Throughout this experiment, I investigated if I could find a circuit for the task of contrasting adjectives when presented with opposite nouns. I was able to isolate a large amount of computation happening in layer 9 and 10.

Before layer 9, most of the computation is being done on the first adjective and the "but" token, mostly by MLPs which seem to be processing the adjective and figuring out a potential opposite.

Then at layer 9, all of the information is moved from the first adjective to the final token and both attention and MLPs are fired in layer 9 and 10. Layer 9 head 7 makes the largest logit difference across all metrics except "attention/QK", which means I believe that is where the opposite is chosen based on the processing done in that layer and previous layers.

Overall, this seems like just the start of trying to uncover a circuit and I would need to dig even deeper by analyzing way more prompts.

I spent a lot of time trying to come up with better prompts and debugging errors in my prompts like different token positions etc. Throughout this process, I discovered gpt-2 small is very context dependent.

For instance, for the majority of the research I had my prompt look like:

    "A mouse is small, but an elephant is"

However, I decided to remove the comma because it was weird to me how the comma was being attended to more than the 'but' and even more than 'mouse' most of the time. Then my new prompt was

    "A mouse is small but an elephant is"

and I had a 0.7 improvement in logit difference across prompts. Just by removing the comma!

I believe this task wasn't the best because there are multiple things that go into the token prediction like noun adjective association and understanding the sentence is comparing opposite adjectives.

### Areas of Improvement:

I feel like I lacked a lot of the intuion to understand what different circuits were doing on a fundamental level. In the EAD colab, which I followed closely to get up to speed on this code, conclusions are made about which heads do deduplication and I wasn't able to understand how they figured that out and then apply that methodology here. In this research, I felt like I was doing a lot of guessing about what's going on, which is necessary to some extend. I'm looking forward to having my intution improve from either mentorship or just putting reps in.
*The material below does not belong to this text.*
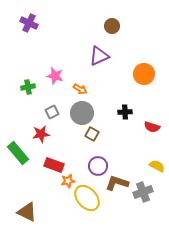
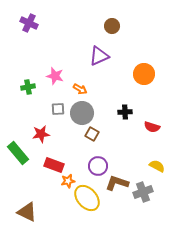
gray square: moved 6 px right, 3 px up; rotated 24 degrees clockwise
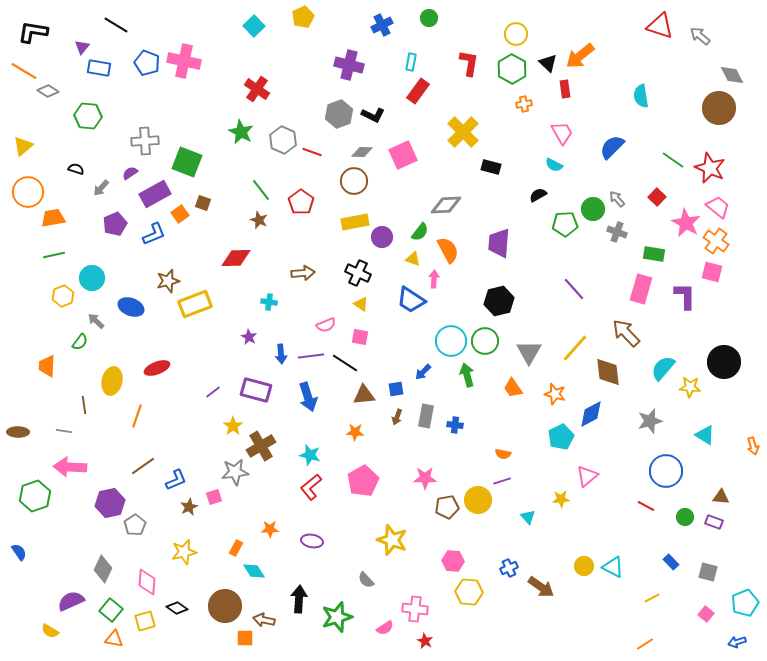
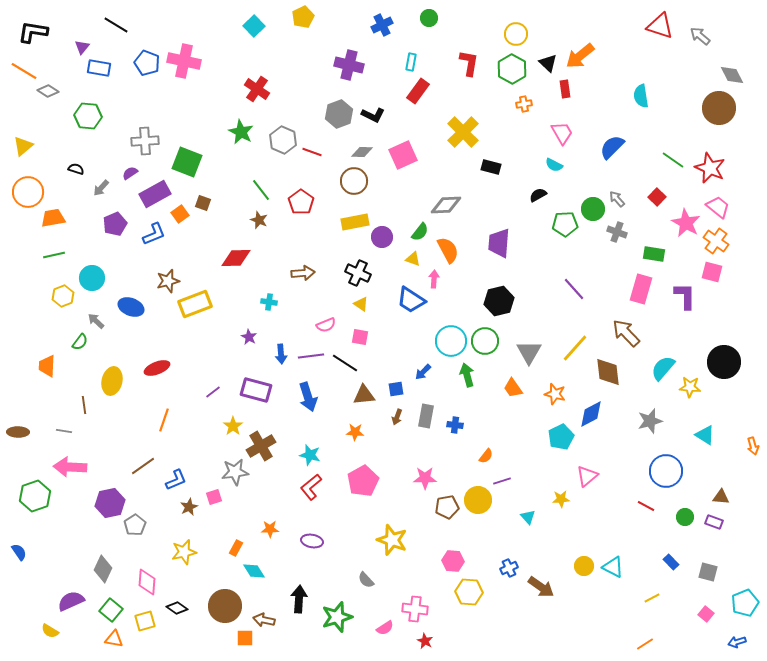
orange line at (137, 416): moved 27 px right, 4 px down
orange semicircle at (503, 454): moved 17 px left, 2 px down; rotated 63 degrees counterclockwise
In addition, I'm excited to learn about how these type of experiment results (or more robust results like the Interpretability in the Wild Paper) get unified in a broader understanding of the gpt-2 small model and LLMs in general. Part of me feels like there might be all this specific, niche work going on but no way to unify all these learnings so that all researchers might better get a global view of the model. Maybe an idea for this could be implemented in the TransformerLens Library.


## Exciting other experiments

After reading the *Beyond A: Better Planning with Transformers via Search Dynamics Bootstrapping* paper, extremely motivated to see if we can use these mech interp techniques to uncover the types of algorithms that the model is learning.

After doing this excersise and immersing myself within alginment and interpretability for a short time, I believe the key to many scientific and mathematical discoveries are hidden within LLMs and their internal algorithms. Sometimes these algorithms are probably not optimal or correct, however other times, in the case of search, it seems that large language models are innovating on our best approaches like A*.

I would first like to start by investigating how models think about sorting, CS 101. I think because it is multi token output, it will be a lot harder than the excersise above or IOI but I'm sure we can reveal some interesting dynamics about how different sized models sort (I assume Gpt2-small is either incapable or does some algorithm with similar efficancy to bogo sort lol).